◆ EXERCISE OBJECTIVE
Scan the entries below for the string "column" and copy every line where it turns up.

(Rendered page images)
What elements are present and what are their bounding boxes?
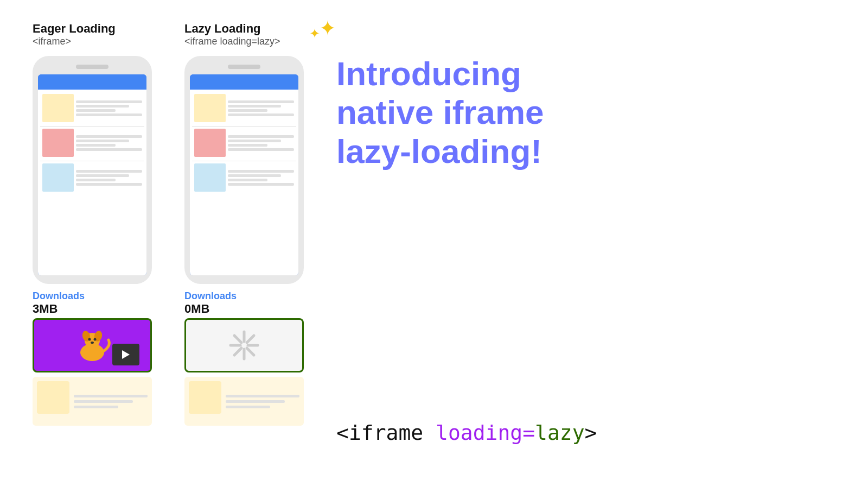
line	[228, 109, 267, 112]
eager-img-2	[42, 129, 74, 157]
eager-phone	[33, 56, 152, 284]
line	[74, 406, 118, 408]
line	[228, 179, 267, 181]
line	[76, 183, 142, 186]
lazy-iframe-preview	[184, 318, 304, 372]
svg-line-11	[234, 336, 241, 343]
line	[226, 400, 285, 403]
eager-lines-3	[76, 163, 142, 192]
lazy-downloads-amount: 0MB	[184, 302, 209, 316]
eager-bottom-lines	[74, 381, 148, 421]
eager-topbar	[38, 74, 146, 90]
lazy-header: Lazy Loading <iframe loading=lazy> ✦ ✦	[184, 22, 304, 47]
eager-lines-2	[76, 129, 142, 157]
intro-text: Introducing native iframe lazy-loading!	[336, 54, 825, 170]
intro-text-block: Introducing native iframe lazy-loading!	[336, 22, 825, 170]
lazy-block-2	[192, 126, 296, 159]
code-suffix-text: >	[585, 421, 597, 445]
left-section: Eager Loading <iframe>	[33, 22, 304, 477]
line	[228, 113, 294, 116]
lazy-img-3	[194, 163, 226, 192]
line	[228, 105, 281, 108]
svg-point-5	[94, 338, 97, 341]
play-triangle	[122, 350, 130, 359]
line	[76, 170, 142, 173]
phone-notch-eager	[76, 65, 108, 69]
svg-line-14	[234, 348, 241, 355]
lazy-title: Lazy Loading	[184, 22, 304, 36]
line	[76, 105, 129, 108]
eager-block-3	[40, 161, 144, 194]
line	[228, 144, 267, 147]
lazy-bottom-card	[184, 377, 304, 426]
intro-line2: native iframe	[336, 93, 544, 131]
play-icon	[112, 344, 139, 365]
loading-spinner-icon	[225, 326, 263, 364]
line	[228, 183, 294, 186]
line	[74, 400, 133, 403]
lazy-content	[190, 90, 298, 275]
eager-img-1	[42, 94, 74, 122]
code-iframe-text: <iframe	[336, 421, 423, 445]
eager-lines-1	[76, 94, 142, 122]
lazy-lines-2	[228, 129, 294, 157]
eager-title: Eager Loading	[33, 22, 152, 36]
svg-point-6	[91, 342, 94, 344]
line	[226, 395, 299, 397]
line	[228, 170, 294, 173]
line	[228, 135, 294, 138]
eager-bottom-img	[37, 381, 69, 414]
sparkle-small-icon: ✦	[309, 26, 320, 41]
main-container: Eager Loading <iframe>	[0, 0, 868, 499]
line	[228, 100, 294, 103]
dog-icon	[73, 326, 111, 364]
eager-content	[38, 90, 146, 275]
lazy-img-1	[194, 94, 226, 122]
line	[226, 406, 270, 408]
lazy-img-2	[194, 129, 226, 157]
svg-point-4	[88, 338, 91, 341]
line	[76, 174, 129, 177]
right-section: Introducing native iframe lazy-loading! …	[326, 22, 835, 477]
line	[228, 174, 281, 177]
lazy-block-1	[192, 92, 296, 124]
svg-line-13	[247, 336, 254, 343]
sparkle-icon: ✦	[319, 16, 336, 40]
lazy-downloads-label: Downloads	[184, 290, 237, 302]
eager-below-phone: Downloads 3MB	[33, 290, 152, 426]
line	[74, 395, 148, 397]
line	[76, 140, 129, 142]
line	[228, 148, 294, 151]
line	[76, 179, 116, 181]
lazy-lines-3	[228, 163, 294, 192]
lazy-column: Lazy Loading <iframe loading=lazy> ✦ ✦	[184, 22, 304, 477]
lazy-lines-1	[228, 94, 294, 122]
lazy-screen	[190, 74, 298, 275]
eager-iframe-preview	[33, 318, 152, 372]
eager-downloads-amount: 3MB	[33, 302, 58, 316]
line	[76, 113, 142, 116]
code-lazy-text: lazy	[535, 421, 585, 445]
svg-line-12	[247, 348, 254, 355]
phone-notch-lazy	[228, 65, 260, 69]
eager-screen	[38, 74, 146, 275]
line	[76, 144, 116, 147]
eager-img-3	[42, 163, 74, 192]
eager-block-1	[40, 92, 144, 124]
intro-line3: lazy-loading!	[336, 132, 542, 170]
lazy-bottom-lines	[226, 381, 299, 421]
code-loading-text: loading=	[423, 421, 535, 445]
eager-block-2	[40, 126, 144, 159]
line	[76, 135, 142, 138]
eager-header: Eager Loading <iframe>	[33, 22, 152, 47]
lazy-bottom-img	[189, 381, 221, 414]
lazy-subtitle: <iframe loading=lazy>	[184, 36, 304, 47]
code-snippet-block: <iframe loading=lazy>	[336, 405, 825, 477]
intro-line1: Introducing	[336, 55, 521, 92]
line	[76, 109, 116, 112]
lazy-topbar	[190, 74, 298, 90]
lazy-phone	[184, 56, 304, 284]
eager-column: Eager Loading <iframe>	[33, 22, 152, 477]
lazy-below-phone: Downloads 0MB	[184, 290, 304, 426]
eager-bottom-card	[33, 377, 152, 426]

◆ EXERCISE RESPONSE
lazy-column: Lazy Loading <iframe loading=lazy> ✦ ✦	[184, 22, 304, 477]
eager-column: Eager Loading <iframe>	[33, 22, 152, 477]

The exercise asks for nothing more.